It’s actually been kind of exciting to me, to try new spices and spice blends and treat them to the ways I’ve always cooked food. This salad is a great example. I love squash, and roasting it up with red onions and tossing it with some greens and nuts in a simple vinaigrette is something that I would always do. But in this Middle Eastern update, I toss the onions in pomegranate molasses before roasting them, and add fresh pomegranate on top. I toss everything together with some salt and lemon and za’atar, an amazing spice blend of oregano, cumin and sesame seeds, that you can buy already blended and ready to go. Then I put a bowl of garlicky yoghurt on the side to dip the salad in.

The result is something so much more complex and rich than I would have ever made before, but is still incredibly simple and easy to do.

Small miracles friends. They do happen.

Squash and Pomegranate Salad with Za’atar

  • 2 small Kombucha or Butternut Squash
  • ¼ Pomegranate
  • 1 Red Onion
  • 2 tbsp Pomegranate Molasses*
  • ½ Lemon
  • 1 tbsp Za’atar
  • Olive Oil
  • Salt and Pepper

For Garlicky Yoghurt:

  • ¾ cup Greek Yoghurt
  • 2 large clove Garlic
  • 1 tsp Salt
  • 1 tsp Lemon Juice

Preheat your oven to 425F

Peel the squash- butternut squash can be peeled with a peeler, the kombucha squash will need to be done with a knife and some patience. Be careful!

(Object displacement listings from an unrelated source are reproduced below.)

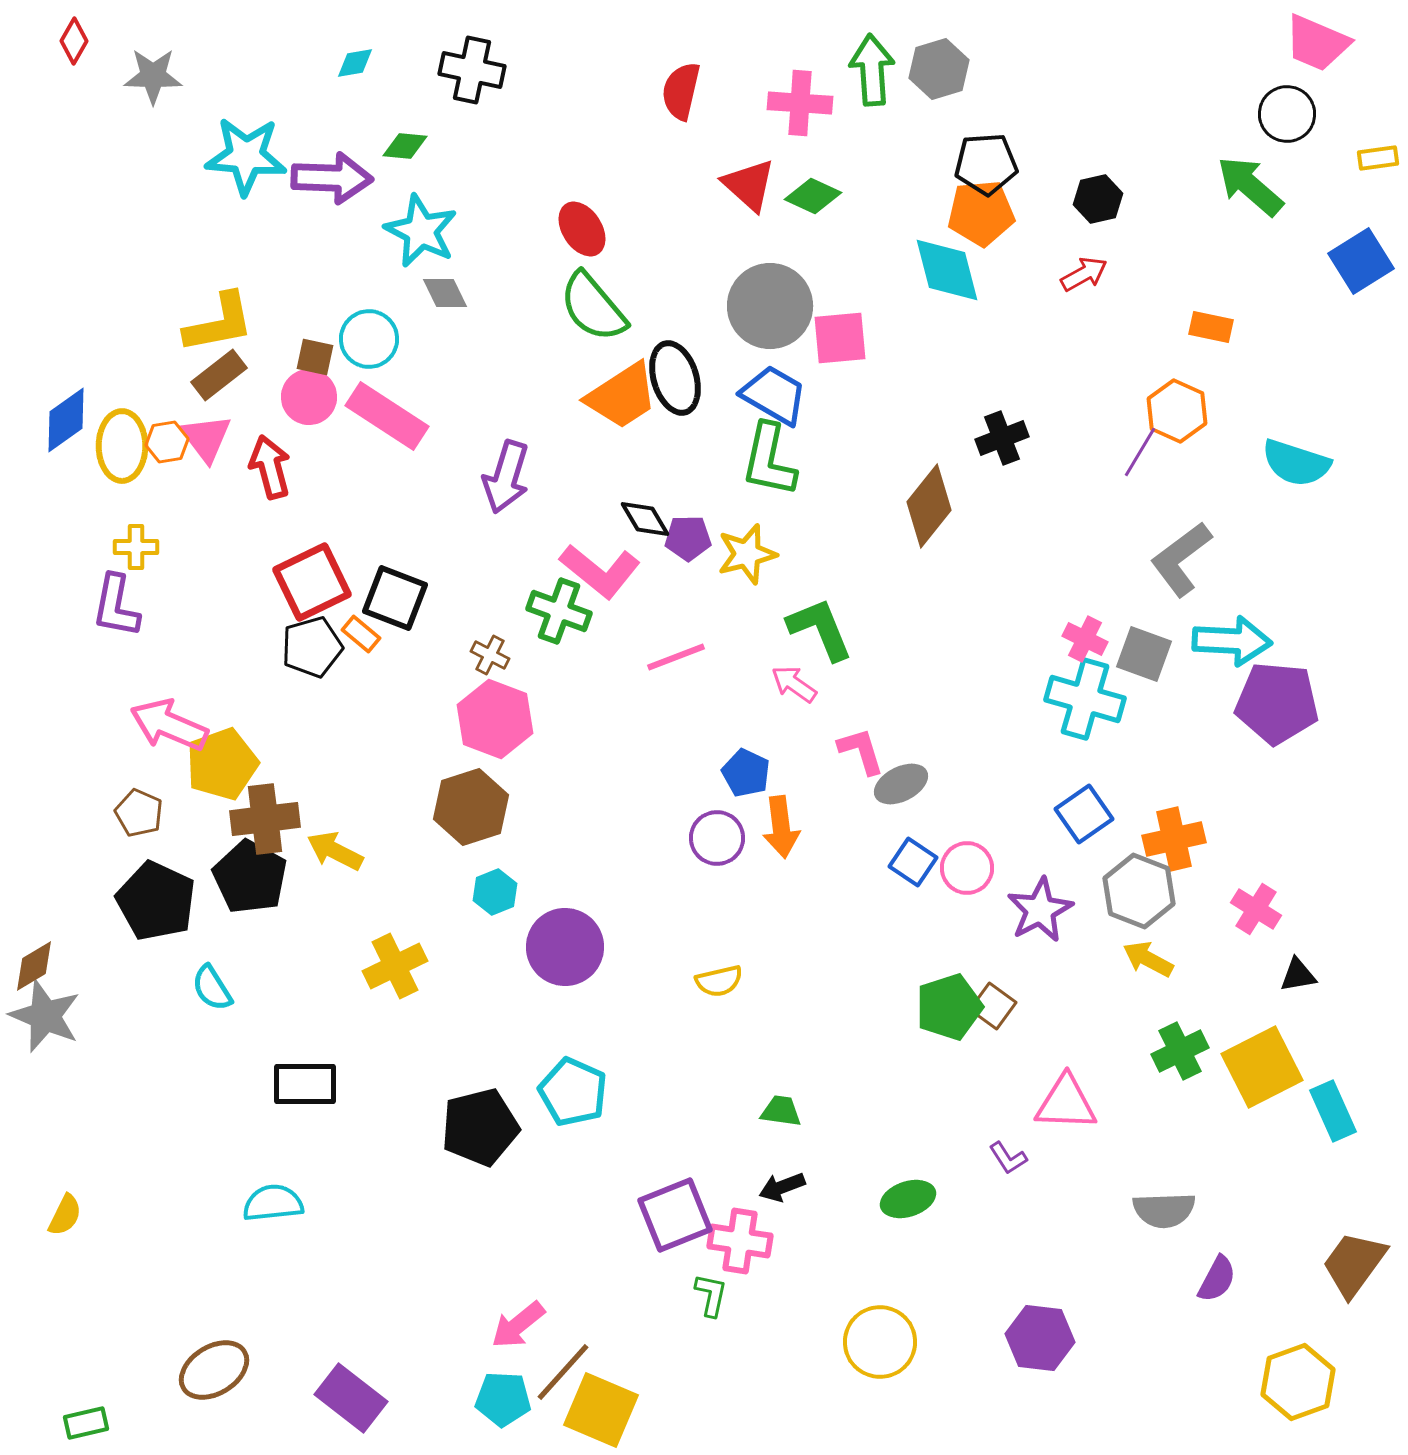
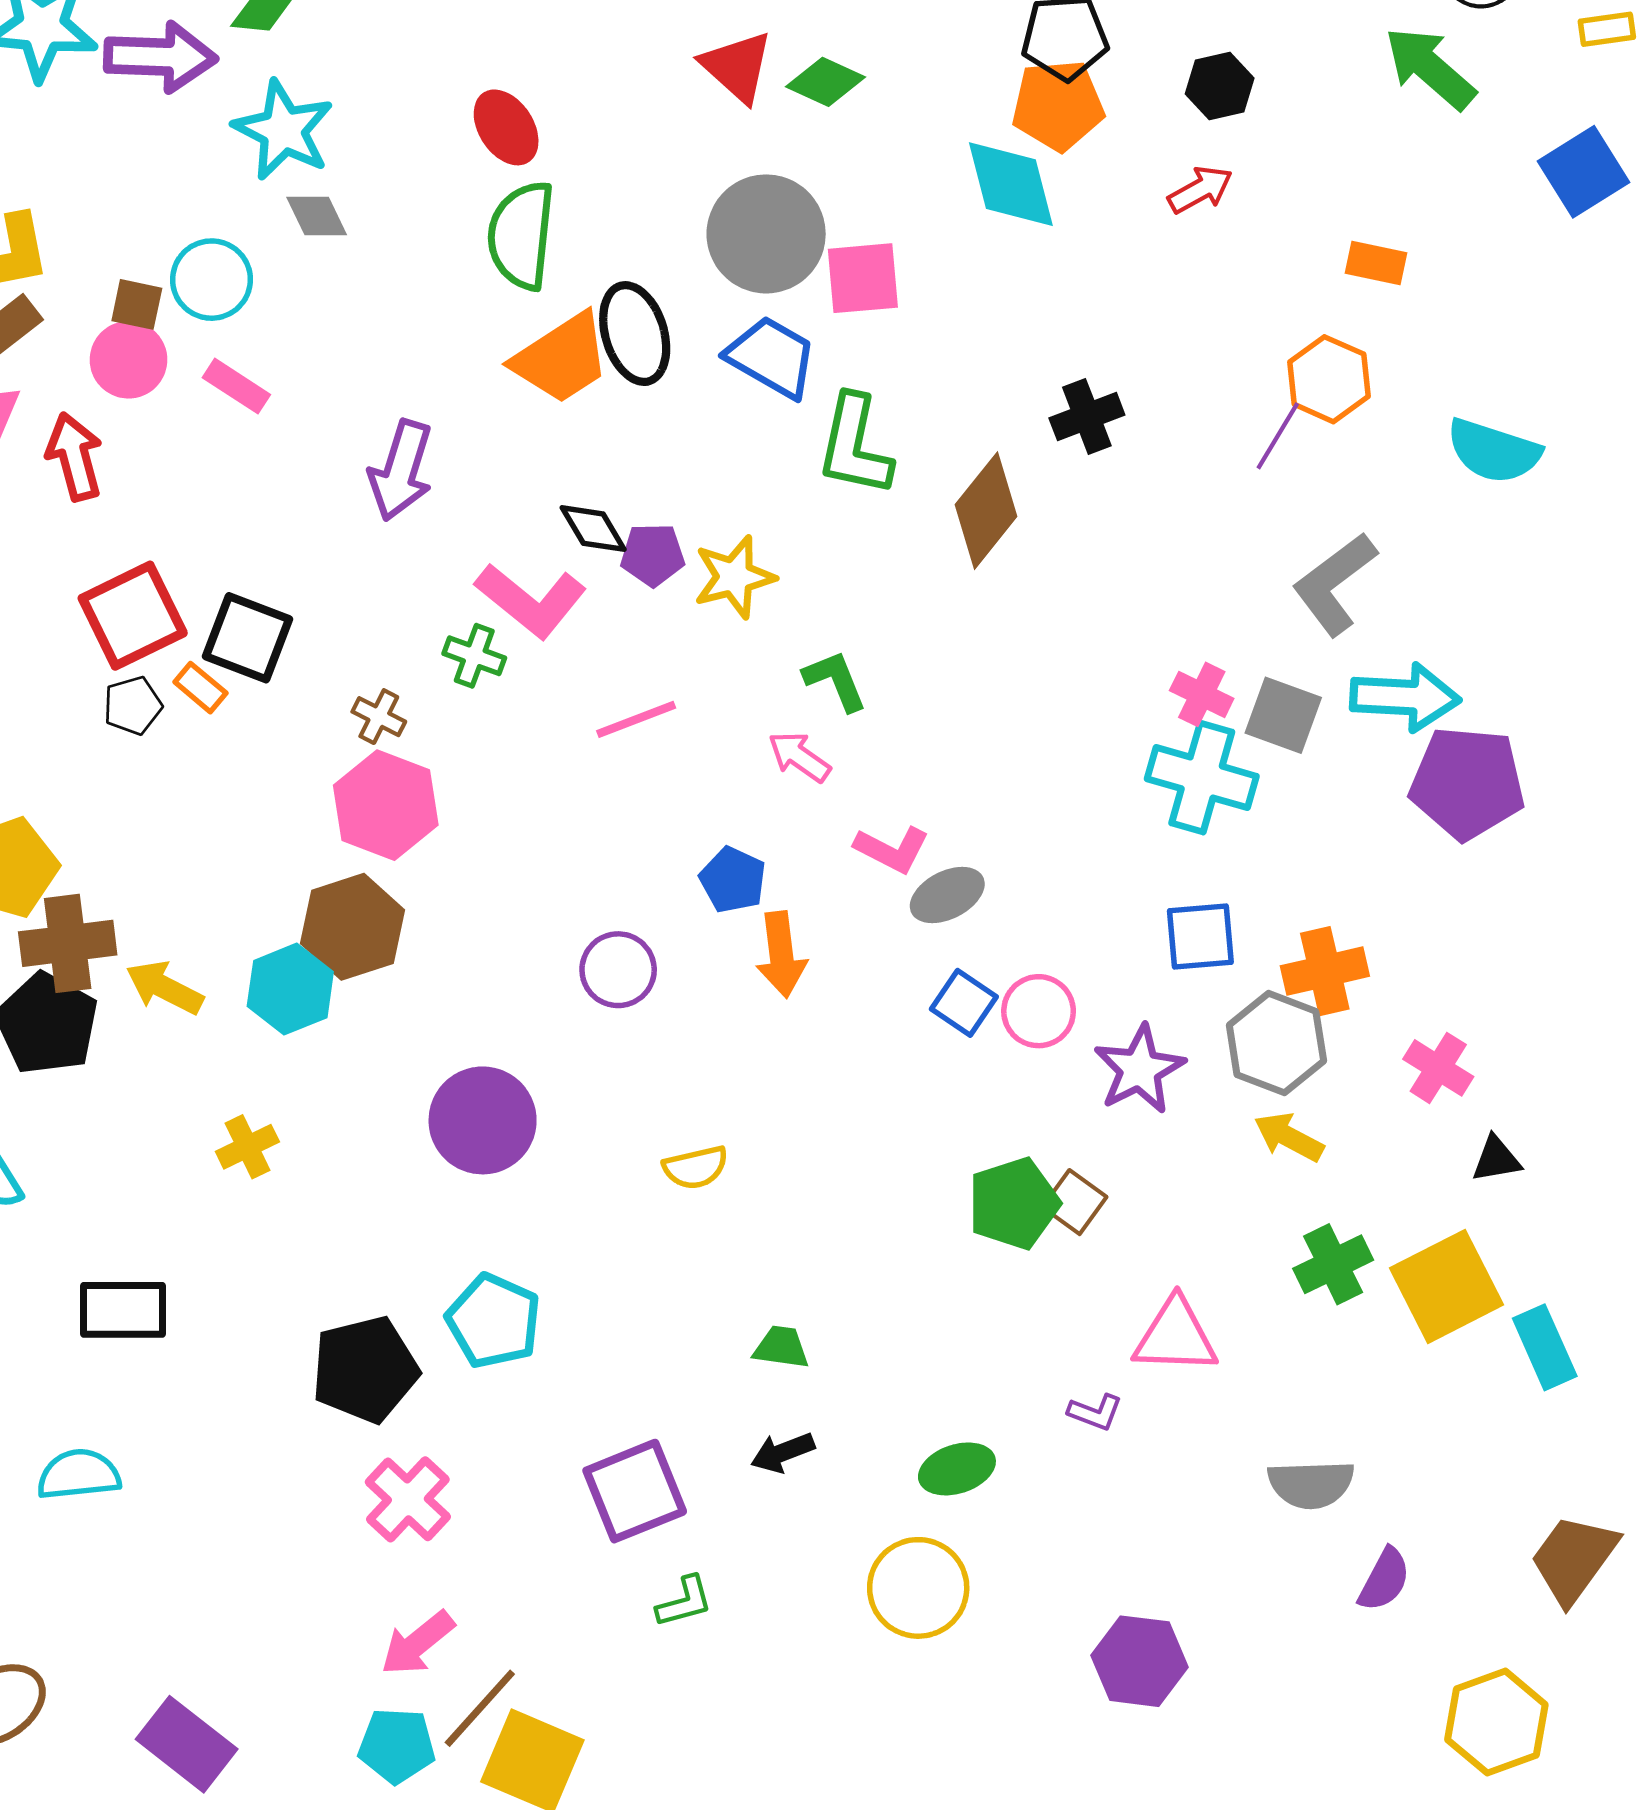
green semicircle: (593, 307) -> (521, 235), turned 46
pink rectangle: (387, 416) -> (236, 386), size x0.6
green L-shape: (769, 460) -> (855, 446), moved
green cross: (559, 611) -> (474, 656), size x0.7
green L-shape: (820, 629) -> (835, 681), size x0.7
black pentagon: (312, 647) -> (133, 706), size x0.7
pink L-shape: (861, 751) -> (892, 849), turned 134
blue square: (1084, 814) -> (1200, 937), turned 30
purple circle: (717, 838) -> (618, 970), moved
cyan hexagon: (495, 892) -> (290, 989), moved, size x1.4
yellow cross: (395, 966) -> (247, 1147), size x0.7
purple L-shape: (1008, 1158) -> (1095, 1412), turned -36
pink cross: (740, 1241) -> (408, 1499), moved, turned 34
green L-shape: (711, 1295) -> (684, 1602), turned 63
yellow circle: (880, 1342) -> (918, 1588), moved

Cut the squash in half and scoop out the seeds. Wash the seeds and toss them with some salt and a good glug of olive oil. Put them on a tray and bake for about 20 mintues, stirring every 5 mintues.

Cut the squash into ½ inch wedges and lay them out on a baking tray. Toss with a good glug of olive oil and a healthy pinch of salt. Bake for about 45 minutes, or until the squash is fully cooked.

Peel the red onion and cut it in half. Cut into thin strips and toss with salt and the pomegranate molasses. Put them on a baking tray and roast them for about 20 minutes, or until they are soft and a little bit caramelized.

Phew! No more roasting!

Meanwhile make the garlicky yoghurt:

Smash up the garlic as small as you possible can. Mix it with the yoghurt, salt and lemon juice.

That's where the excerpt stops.